Bliss Conveyancing strongly recommends having proposed leases reviewed by a specialist. We can provide you with a breakdown of the lease elements, explain the legal jargon and warn you of the pitfalls.
Whether you are leasing a commercial or a retail property, your rental agreement (or lease) sets out the contractual rights and responsibilities of both landlord and tenant. Negotiating these terms is not unusual and is an integral aspect of the process.
When negotiating your lease, the following elements are typically significant:
The duration of the lease.
The rent and frequency of payments.
Consequences of late payment or lease breaches.
One of these issues could bring a tenant unstuck; a number of them could create a disaster. Understanding and negotiating the small print is very important.
As with residential properties, the payment of ‘bond’ may not be optional, but you may be able to negotiate the amount and/or circumstances under which the landlord claims this money. This payment is lodged with the NSW Bond Board in trust until the lease is finished and final inspections have been made.
Rent amounts and the frequency of payments may significantly impact cashflow. Is this something you should negotiate? Are you aware that the rental fee cannot be changed during the lease period, unless agreed upon by the landlord and tenant? It is important to know this and your other rights.
Are you satisfied that the consequences that apply to a breach are fair?

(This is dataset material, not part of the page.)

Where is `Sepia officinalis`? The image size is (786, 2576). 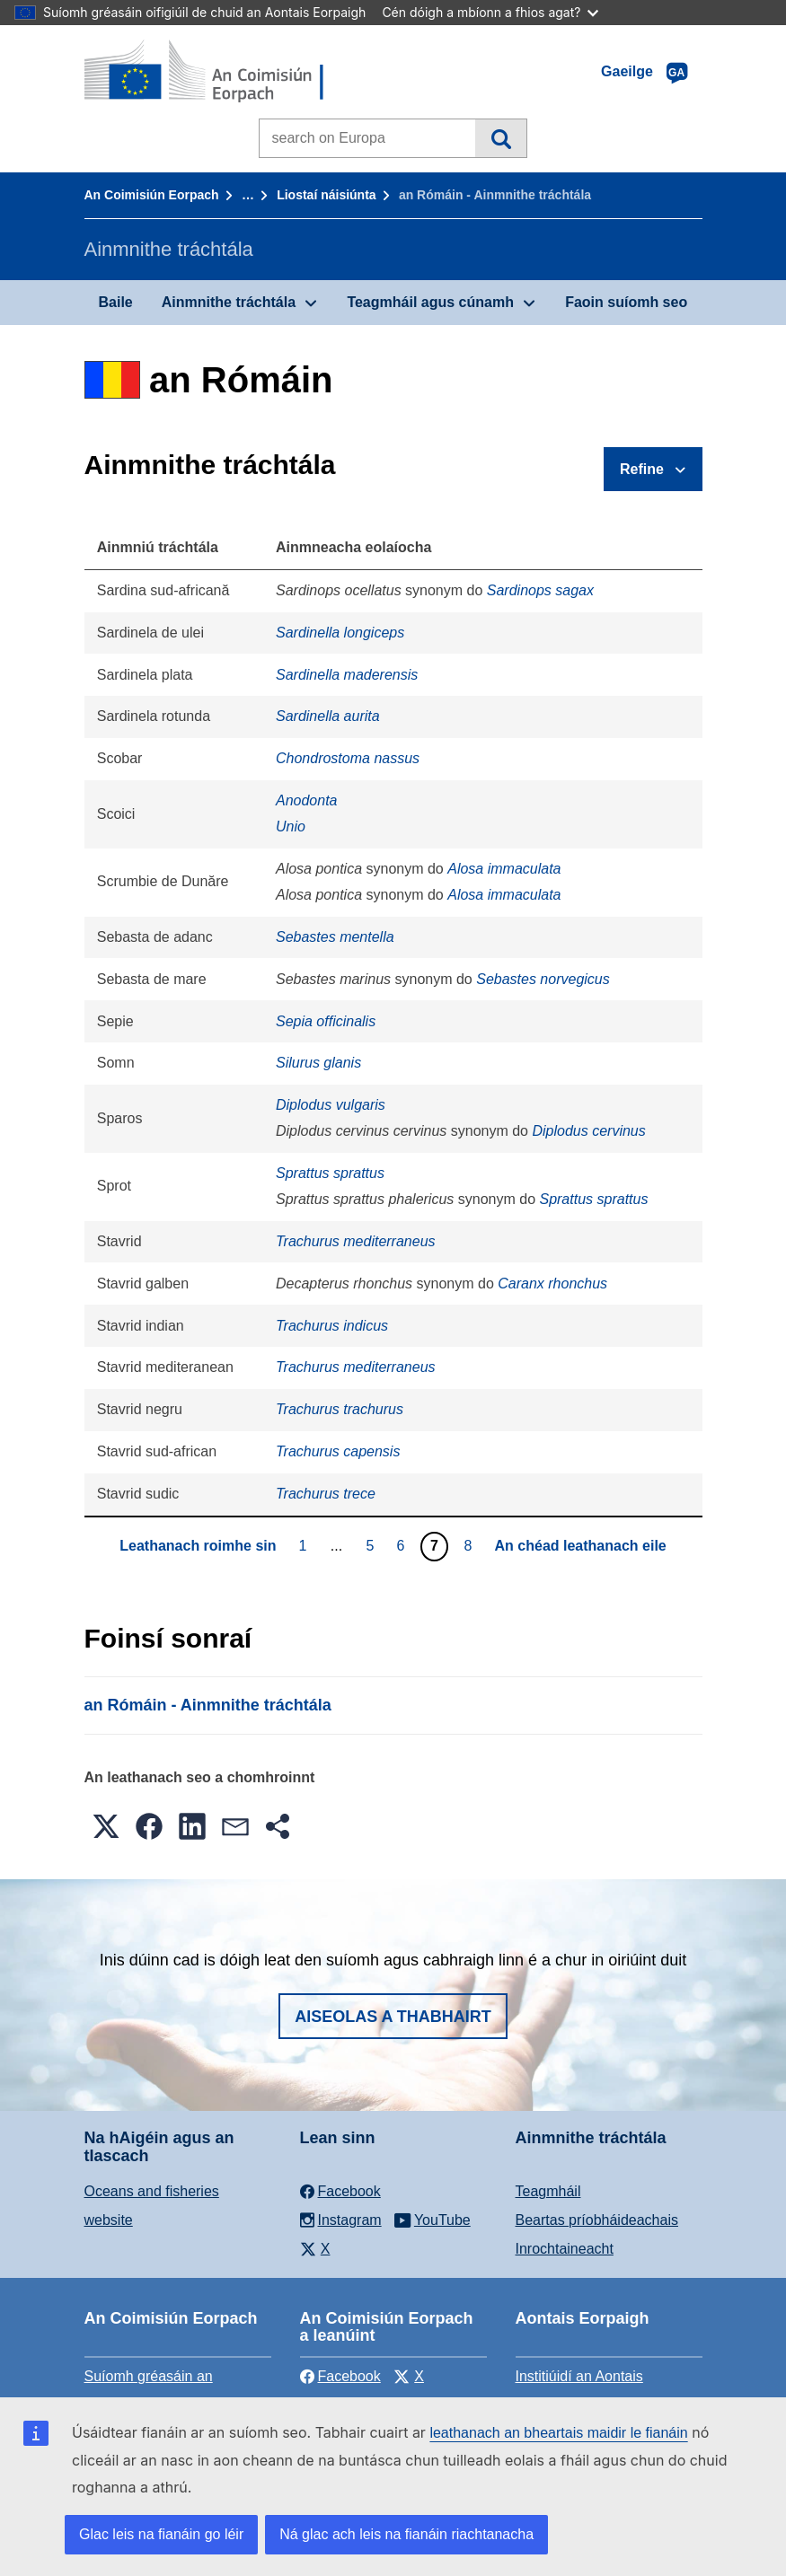 Sepia officinalis is located at coordinates (325, 1021).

If not, negotiate.
As far as maintenance and repairs are concerned, the lease should clearly define what both parties are responsible for.
If there is a renewal option this usually allows the tenant to renew the lease (usually) 3 to 6 months before the existing lease ends. Would you prefer a variation to this?
Any one of these elements could cause pain, expense and confusion. Together, when setup correctly, these contractual factors allow ease and productivity. This is why investing the services of a conveyancer is usually money very well spent.